Here are the instructions to start using the library on Apache Spark against Glue catalog 123456789012:rmscatalog/rmsdatabase
.
For more details and explanations about the configurations used, see later sections of the doc.
Amazon EMR Spark starting 7.5 automatically installs this extensions package. Enable Iceberg Spark cluster using instructions here, and launch Spark session with:
spark-sql \
--conf spark.sql.catalog.my_catalog=org.apache.iceberg.spark.SparkCatalog \
--conf spark.sql.catalog.my_catalog.type=glue \
--conf spark.sql.catalog.my_catalog.glue.id=123456789012:rmscatalog/rmsdatabase \
--conf spark.sql.defaultCatalog=my_catalog \
--conf spark.sql.extensions=org.apache.iceberg.spark.extensions.IcebergSparkSessionExtensions
spark-sql \
--packages org.apache.iceberg:iceberg-spark-runtime-3.5_2.12:1.6.1,software.amazon.glue:glue-extensions-for-iceberg-spark-runtime-3.5_2.12:0.1.0 \
--conf spark.sql.catalog.my_catalog=org.apache.iceberg.spark.SparkCatalog \
--conf spark.sql.catalog.my_catalog.catalog-impl=org.apache.iceberg.aws.glue.GlueCatalog \
--conf spark.sql.catalog.my_catalog.glue.id=123456789012:rmscatalog/rmsdatabase \
--conf spark.sql.defaultCatalog=my_catalog \
--conf spark.sql.extensions=org.apache.iceberg.spark.extensions.IcebergSparkSessionExtensions,software.amazon.glue.GlueIcebergSparkExtensions \
--conf spark.hadoop.fs.s3a.impl=software.amazon.glue.s3a.S3AFileSystem \
--conf spark.hadoop.fs.s3a.credentials.resolver=software.amazon.glue.GlueTableCredentialsResolver \
--conf spark.hadoop.glue.id=123456789012:rmscatalog/rmsdatabase
Note: this command assumes that you have AWS SDK V1 and V2 are on your class path.
The glue-extensions-api.yaml
file contains the AWS Glue catalog extensions API OpenAPI specification.

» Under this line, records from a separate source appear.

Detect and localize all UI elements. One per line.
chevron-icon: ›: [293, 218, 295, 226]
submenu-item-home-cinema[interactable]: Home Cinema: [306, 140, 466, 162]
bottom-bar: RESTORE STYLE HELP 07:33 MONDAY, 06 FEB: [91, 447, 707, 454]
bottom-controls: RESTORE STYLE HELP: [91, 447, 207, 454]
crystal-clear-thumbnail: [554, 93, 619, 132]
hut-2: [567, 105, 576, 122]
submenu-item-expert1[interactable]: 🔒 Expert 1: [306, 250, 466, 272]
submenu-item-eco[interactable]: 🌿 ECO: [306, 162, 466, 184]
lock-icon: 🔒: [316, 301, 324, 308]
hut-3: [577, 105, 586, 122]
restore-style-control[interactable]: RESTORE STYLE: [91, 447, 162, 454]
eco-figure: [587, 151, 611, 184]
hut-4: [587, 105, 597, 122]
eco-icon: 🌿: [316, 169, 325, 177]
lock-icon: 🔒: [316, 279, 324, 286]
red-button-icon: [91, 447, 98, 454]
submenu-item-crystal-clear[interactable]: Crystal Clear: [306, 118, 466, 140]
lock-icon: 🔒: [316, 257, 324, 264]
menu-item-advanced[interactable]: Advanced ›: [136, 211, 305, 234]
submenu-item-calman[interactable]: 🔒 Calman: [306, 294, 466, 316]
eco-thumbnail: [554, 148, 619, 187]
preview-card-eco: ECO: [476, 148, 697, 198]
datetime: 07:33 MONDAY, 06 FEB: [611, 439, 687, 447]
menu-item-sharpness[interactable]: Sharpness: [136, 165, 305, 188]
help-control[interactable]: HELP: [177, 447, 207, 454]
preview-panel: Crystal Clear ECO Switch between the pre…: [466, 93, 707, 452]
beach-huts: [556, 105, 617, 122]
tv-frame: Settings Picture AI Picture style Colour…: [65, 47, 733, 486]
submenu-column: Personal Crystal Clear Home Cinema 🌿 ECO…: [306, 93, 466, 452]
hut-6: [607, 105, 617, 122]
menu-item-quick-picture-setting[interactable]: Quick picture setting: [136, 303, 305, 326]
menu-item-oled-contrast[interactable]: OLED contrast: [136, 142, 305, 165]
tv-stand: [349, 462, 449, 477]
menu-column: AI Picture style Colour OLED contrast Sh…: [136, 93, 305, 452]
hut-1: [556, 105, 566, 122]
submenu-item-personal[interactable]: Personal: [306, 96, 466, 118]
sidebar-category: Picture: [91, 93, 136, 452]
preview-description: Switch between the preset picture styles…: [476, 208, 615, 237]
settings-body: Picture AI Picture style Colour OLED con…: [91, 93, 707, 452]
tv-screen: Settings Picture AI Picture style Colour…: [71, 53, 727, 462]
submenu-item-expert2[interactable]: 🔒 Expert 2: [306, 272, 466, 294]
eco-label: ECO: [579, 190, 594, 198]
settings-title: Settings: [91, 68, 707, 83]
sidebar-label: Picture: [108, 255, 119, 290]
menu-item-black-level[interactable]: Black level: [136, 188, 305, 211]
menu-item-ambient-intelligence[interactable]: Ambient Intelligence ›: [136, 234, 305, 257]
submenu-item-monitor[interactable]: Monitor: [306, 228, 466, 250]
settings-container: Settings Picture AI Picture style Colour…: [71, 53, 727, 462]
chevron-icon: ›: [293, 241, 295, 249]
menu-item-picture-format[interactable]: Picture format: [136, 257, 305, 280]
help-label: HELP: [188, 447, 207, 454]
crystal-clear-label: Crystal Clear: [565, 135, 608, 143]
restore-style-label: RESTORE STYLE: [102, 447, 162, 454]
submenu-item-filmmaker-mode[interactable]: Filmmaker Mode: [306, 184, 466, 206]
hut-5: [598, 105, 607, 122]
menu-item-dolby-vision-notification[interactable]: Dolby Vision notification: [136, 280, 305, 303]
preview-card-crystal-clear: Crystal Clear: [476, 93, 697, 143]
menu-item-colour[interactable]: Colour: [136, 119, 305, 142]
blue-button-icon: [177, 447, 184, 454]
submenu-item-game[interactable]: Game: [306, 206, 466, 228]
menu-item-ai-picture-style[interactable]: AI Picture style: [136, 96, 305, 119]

The Glue extensions endpoints are located at <glue-api-endpoint>/extensions
, e.g. https://glue.us-east-1.amazonaws.com/extensions
.
See this page for all the AWS Glue API endpoints across AWS regions.
The catalog
folder contains code for MavenCentral library glue-catalog-extensions-for-iceberg
.
It provides a software.amazon.glue.GlueCatalogExtensions
class, which is an implementation of Iceberg's org.apache.iceberg.Catalog
Java interface
that leverages the AWS Glue Extensions APIs.

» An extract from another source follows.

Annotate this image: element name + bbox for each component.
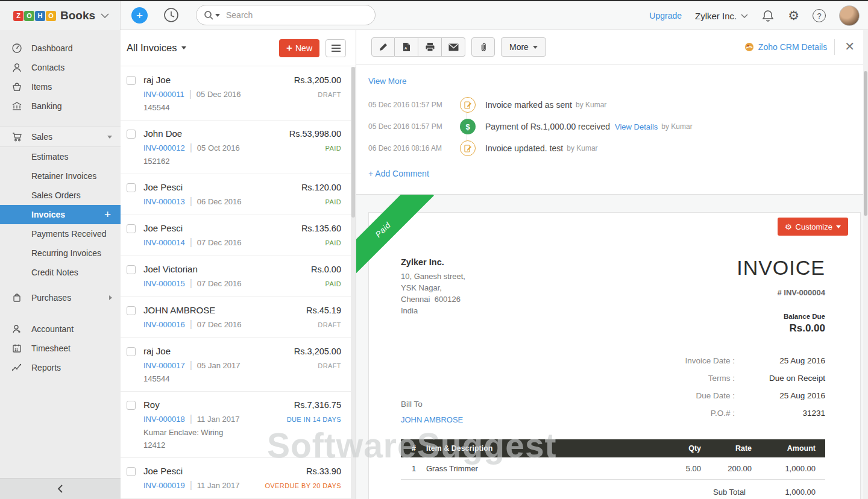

If you are working on library integration with it, use:
dependencies {
implementation "software.amazon.glue:glue-catalog-extensions-for-iceberg:0.1.0"
}
If you are working on engine integration, you might need to use the shaded runtime jar. It provides the same class path shading as the ones used in Iceberg engine runtime jars:
dependencies {
implementation "software.amazon.glue:glue-catalog-extensions-for-iceberg-runtime:0.1.0"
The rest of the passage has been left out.